As stories go, it’s unremarkable. Boy meets girl at college while girl is seeing other boy. Boy and girl become friends and then something more. Boy and girl live together and then apart. Boy plays field while trying to make up his mind. Boy realizes what he’s missing. Pops question. End credits roll.
Of course Prince William (Nico Evers-Swindell, “NCIS”) isn’t just any boy. He’s the oldest son of the dead, dazzling Diana and Prince Charles (Ben Cross, “Chariots of Fire”), who is always depicted as barely maintaining a pulse. Enmeshed with the prince’s entourage, the pretty and smart Kate Middleton (Camilla Luddington, “CSI”) feels the slings and arrows of titled snobbery. Mean girls with sceptered pedigrees dismiss her chances of tying the Windsor knot. There are times when William is friendlier to other girls. The locust-like press taunts her as “Waity Katie” when William hesitates about sealing the deal.
Being royal impersonators doesn’t exactly allow these young performers to do much acting. In all honesty, Swindell seems a lot more handsome than the real article. And those who believe in things like magic and fate have to admit that a girl named Camilla Luddington was simply born to play this part.
The drumbeat of royal drivel continues with “Royal Wedding of a Lifetime” (10 p.m., Lifetime) the first of six (!) hour-long documentary specials on Lifetime about the upcoming ceremony.

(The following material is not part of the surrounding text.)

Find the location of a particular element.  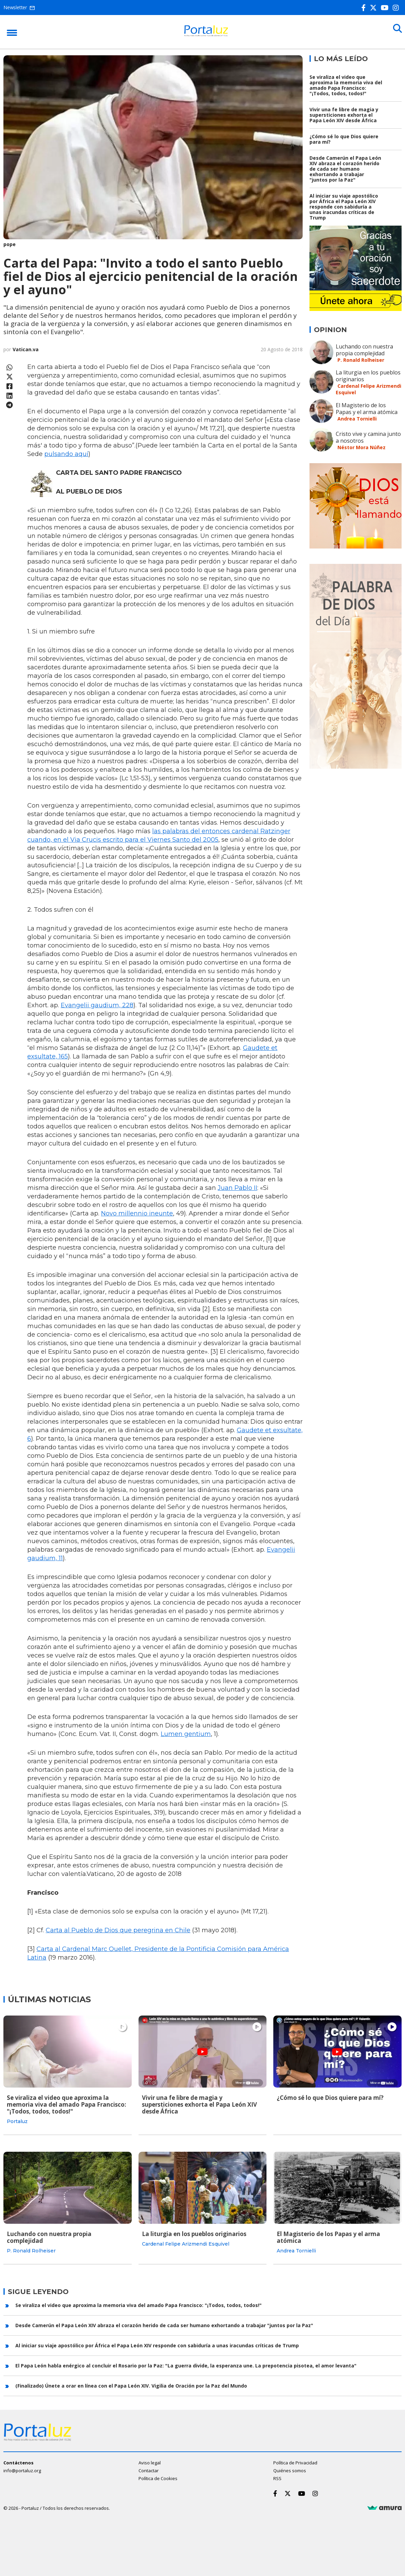

Contactar is located at coordinates (149, 2466).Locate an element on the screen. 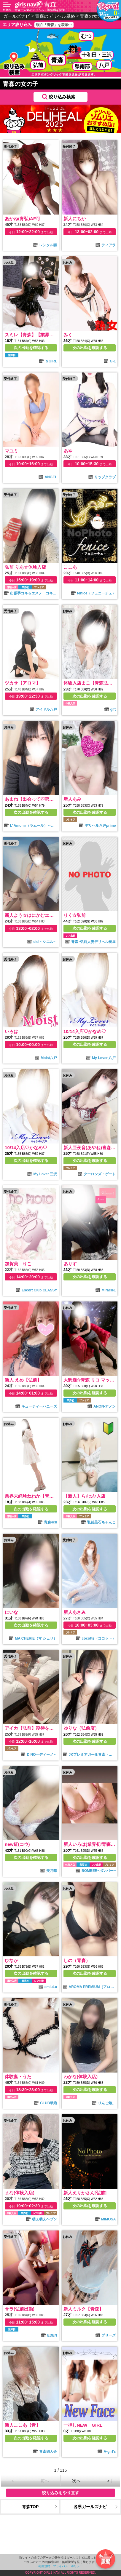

Not to be outdone “20/20” (9 p.m., ABC) will devote a “special episode” to the event. ABC has promised us 20 hours (!) of royal wedding coverage between now and the big day (April 29) on network, cable, radio and the Internet. It’s like the moon landing, with bridesmaid’s dresses.
• “American Masters” (8 p.m., PBS, check local listings) profiles and celebrates 19th century naturalist John Muir, founder of the Sierra Club and a leader in efforts to preserve the Yosemite Valley as a National Park. Arguably, he did more than any other American to change the way people perceive the relationship between man and nature.
Tonight’s other highlights
• Masters passes his test, and Thirteen returns on “House” (7 p.m., Fox).
• The vice president second-guesses the boss on “The Event” (8 p.m., NBC).
• Bystanders die in a restaurant bloodbath on “The Chicago Code” (8 p.m., Fox).
• Boston’s food and crime lore explored on “Anthony Bourdain: No Reservations” (8 p.m., Travel).